Web designers have banded together on Twitter to call for Web standards support in Microsoft Outlook 2010. Microsoft’s response is that the company welcomes the development of email standards, but won’t concern itself with well-formed HTML or other new-fangled Web standards.
The kerfuffle started with the launch of an online campaign called fixoutlook.org. The campaign pushes Twitter users to ask Microsoft for better Web standards support in the upcoming version of Outlook.
The cacophony of tweets asking Microsoft to fix Outlook grew to over 6,000 as of yesterday. As of today there are over 20,000 tweets from Microsoft’s user community asking for better rendering of HTML emails.
Microsoft responded to the requests with a blog post late yesterday afternoon explaining why Outlook uses Word to author emails.

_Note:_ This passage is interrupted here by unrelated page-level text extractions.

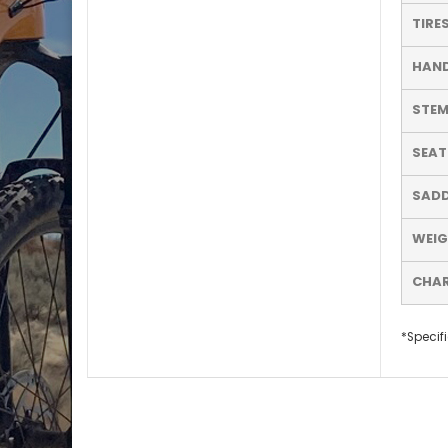
TIRE
HAN
STE
SEA
SADD
WEI
CHA
*Specifi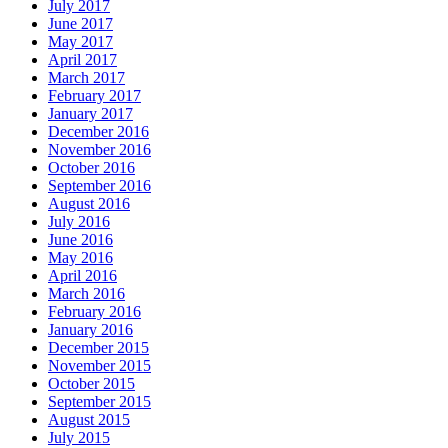
July 2017
June 2017
May 2017
April 2017
March 2017
February 2017
January 2017
December 2016
November 2016
October 2016
September 2016
August 2016
July 2016
June 2016
May 2016
April 2016
March 2016
February 2016
January 2016
December 2015
November 2015
October 2015
September 2015
August 2015
July 2015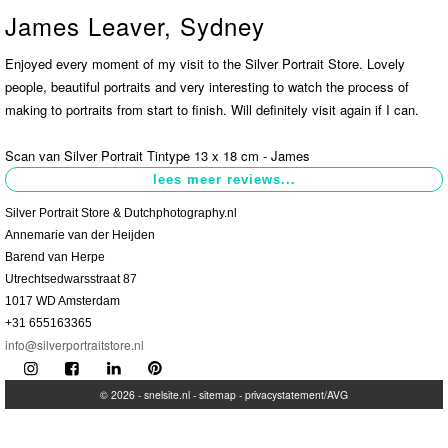
James Leaver, Sydney
Contact
>
Enjoyed every moment of my visit to the Silver Portrait Store. Lovely
people, beautiful portraits and very interesting to watch the process of
making to portraits from start to finish. Will definitely visit again if I can.
Scan van Silver Portrait Tintype 13 x 18 cm - James
Silver Portrait Store & Dutchphotography.nl
Annemarie van der Heijden
Barend van Herpe
Utrechtsedwarsstraat 87
1017 WD Amsterdam
+31 655163365
info@silverportraitstore.nl
© 2026 -
snelsite.nl
-
sitemap
-
privacystatement/AVG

In fact, Word is an advanced authoring tool that makes it very easy for anyone to create emails that will look great in Outlook.

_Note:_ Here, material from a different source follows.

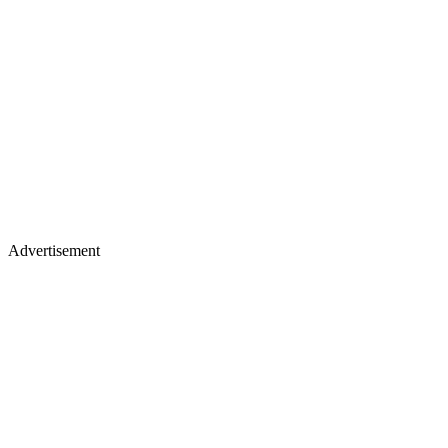
Advertisement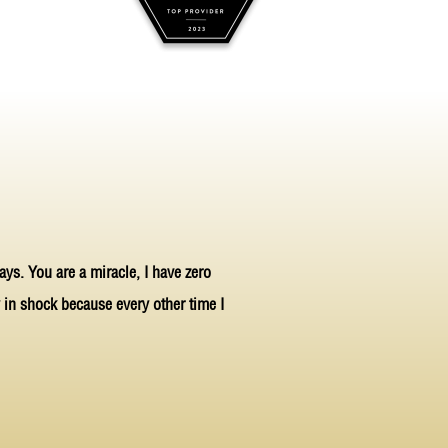
ays. You are a miracle, I have zero
ly in shock because every other time I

These emails will even display well in nearly any browser and are fine and dandy as long as you never have to edit them in their HTML form. Upon editing the email for advanced Web functionality, you would find Outlook emails to be a mess of table layouts and font tags that have been retired from Web standards.
The real problem is that unless Web designers that are creating email messages use these same outdated standards, their work won’t be rendered correctly in Outlook. So while using Word to draft emails isn’t an issue for most users, rendering emails created in HTML is.

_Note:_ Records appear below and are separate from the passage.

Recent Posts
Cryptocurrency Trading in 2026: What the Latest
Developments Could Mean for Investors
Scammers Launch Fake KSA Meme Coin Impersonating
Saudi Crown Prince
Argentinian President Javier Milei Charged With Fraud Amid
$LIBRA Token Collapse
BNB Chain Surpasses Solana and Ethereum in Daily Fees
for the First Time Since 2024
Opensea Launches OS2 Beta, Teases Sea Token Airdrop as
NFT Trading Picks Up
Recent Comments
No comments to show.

It’s possible that Microsoft could start using Internet Explorer to render pages in Outlook. The problem there is that either it would have to switch to Word for drafting emails and replies, or build its editing tools over from scratch.
The best solution for fixing Outlook to be Web standards compliant isn’t so simple. It would require Microsoft updating the rendering engine in Word to support the new benchmarks in Web standards: div tags and CSS. Let’s all hold our breathe on that becoming a priority before the launch of Office 2010.